Adam was walking around the Garden of Eden feeling very lonely, so God asked him, "What is wrong with you?"

Adam said he didn't have anyone to talk to.

God said he was going to give him a companion and it would be a woman, "This person will cook for you and wash your clothes; she will always agree with every decision you make. She will bear your children and never ask you to get up in the middle of the night to take care of them.

"She will not nag you, and will always be the first to admit she was wrong when you've had a disagreement. She will never have a headache, and will freely give you love and compassion whenever needed."

Adam asked God: "What will a woman like this cost?"

God said, "An arm and a leg."

Adam said, "That's a little steep. What can I get, say, for just a rib?"



One day a Pirate and a bartender were talking to each other in a bar. The Bartender asked the pirate "Where did ya get that peg leg from?"

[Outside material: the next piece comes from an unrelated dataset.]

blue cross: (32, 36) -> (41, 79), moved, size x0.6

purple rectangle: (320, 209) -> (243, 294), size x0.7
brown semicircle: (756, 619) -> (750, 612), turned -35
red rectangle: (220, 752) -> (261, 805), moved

The Pirate responded " We were sailing the seas when a big ol\' shark came up to me while I was swimmin' and bit off me leg."

Later the Bartender asked "Where did you get that hook then?"

The pirate responded "Well, me crew and I were in a battle and it got cut through the bone."

The bartender then asked "Then where did ya get the eye patch from?"

The pirate said " In a harbor I looked at a gull flying over head and it took a dump right in me eye."

The bartender was puzzled and asked the pirate, "How would that make you get an eye patch?"

The pirate responded, "First day with me hook."